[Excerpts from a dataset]
----------------

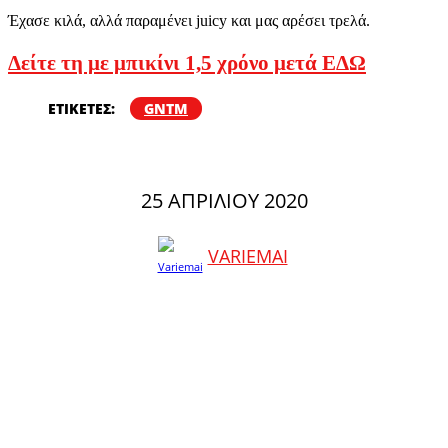
Έχασε κιλά, αλλά παραμένει juicy και μας αρέσει τρελά.
Δείτε τη με μπικίνι 1,5 χρόνο μετά ΕΔΩ
ΕΤΙΚΕΤΕΣ:
GNTM
25 ΑΠΡΙΛΊΟΥ 2020
VARIEMAI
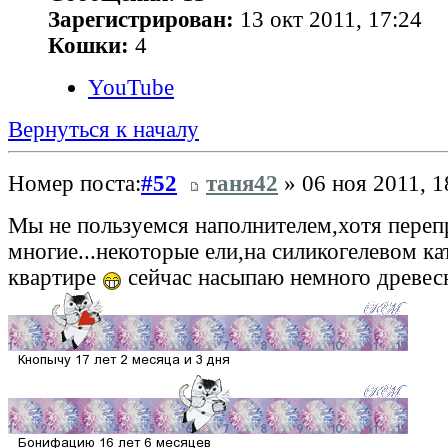
Зарегистрирован:
13 окт 2011, 17:24
Кошки:
4
YouTube
Вернуться к началу
Номер поста:
#52
таня42
» 06 ноя 2011, 1
Мы не пользуемся наполнителем,хотя переп
многие...некоторые ели,на силикогелевом ка
квартире
сейчас насыпаю немного древес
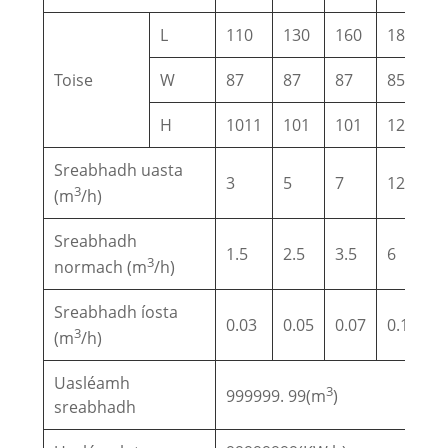
L
110
130
160
180
2
Toise
W
87
87
87
85
8
H
1011
101
101
125
1
Sreabhadh uasta
3
5
7
12
2
3
(m
/h)
Sreabhadh
1.5
2.5
3.5
6
1
3
normach (m
/h)
Sreabhadh íosta
0.03
0.05
0.07
0.12
0
3
(m
/h)
Uasléamh
3
999999. 99(m
)
sreabhadh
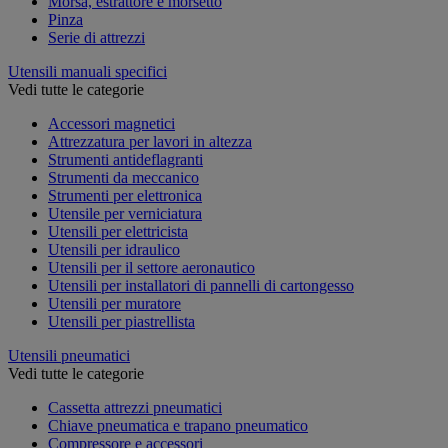
Morsa, estrattore e morsetto
Pinza
Serie di attrezzi
Utensili manuali specifici
Vedi tutte le categorie
Accessori magnetici
Attrezzatura per lavori in altezza
Strumenti antideflagranti
Strumenti da meccanico
Strumenti per elettronica
Utensile per verniciatura
Utensili per elettricista
Utensili per idraulico
Utensili per il settore aeronautico
Utensili per installatori di pannelli di cartongesso
Utensili per muratore
Utensili per piastrellista
Utensili pneumatici
Vedi tutte le categorie
Cassetta attrezzi pneumatici
Chiave pneumatica e trapano pneumatico
Compressore e accessori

----------------

WHAT YOU SHOULD DO:
Once the lines above that include "Strumenti" are counted, report the number and nothing else.

REPLY:
3